Pascal Van Hentenryck

Pascal Van Hentenryck is professor of computer science at Brown University and the director of the optimization laboratory. Before coming to Brown in 1990, he spent four years at the European Computer-Industry Research Center (ECRC), where he was the main designer and implementor of the CHIP programming system, the foundation of all modern constraint programming systems. During the last 15 years, he developed a number of influential systems, including the Numerica system for global optimization, the optimization programming language OPL, and the programming language Comet which supports both constraint-based local search and constraint programming. Most of these systems are described in books published by the MIT Press and have been licensed to industry. He also implemented the generic abstract interpretation system GAIA.

Pascal is the recipient of an 1993 NSF National Young Investigator (NYI) award, the 2002 INFORMS ICS Award for research excellence at the interface between computer science and operations research, the 2006 ACP Award for Research Excellence in Constraint Programming, best paper awards at CP'03, CP'04, and IJCAI’07, and an IBM Faculty Award in 2004. He is the author of five books (all published by the MIT Press) and of more than 170 scientific papers.
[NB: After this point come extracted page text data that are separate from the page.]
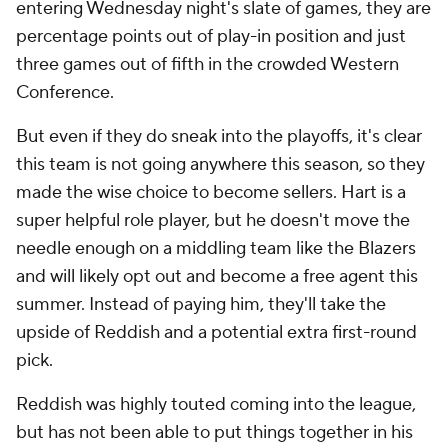
entering Wednesday night's slate of games, they are
percentage points out of play-in position and just
three games out of fifth in the crowded Western
Conference.
But even if they do sneak into the playoffs, it's clear
this team is not going anywhere this season, so they
made the wise choice to become sellers. Hart is a
super helpful role player, but he doesn't move the
needle enough on a middling team like the Blazers
and will likely opt out and become a free agent this
summer. Instead of paying him, they'll take the
upside of Reddish and a potential extra first-round
pick.
Reddish was highly touted coming into the league,
but has not been able to put things together in his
Pascal has a H-number of at least 38 in Google Scholar and his first MIT Press book has more than 1,000 citations.

Pascal was program chair of the International Conference on Logic Programming in 1994, the International Static Analysis Symposium in 1997, the international Conference on the Principles and Practice of Constraint Programming in 2002, the international symposium on practical aspects of declarative languages (PADL'06) and the International Conference on the Integration of AI and OR into Constraint Programming for Combinatorial Optimization(CP-AI-OR-07).

Pascal has given invited talks in many international conferences in artificial intelligence, operations research, optimization and programming languages, including IJCAI’97, CP’97, PPDP’99, UAI’06, CP’AI’OR’08, SIOP’08, ECAI’08, and NIPS’08.

Pascal’s research has been funded by grants or gifts from CISCO, EC FET, Hewlett-Packard, Intel, NSF (including RI, NYI, ITR, CISE, and DMII grants), and ONR.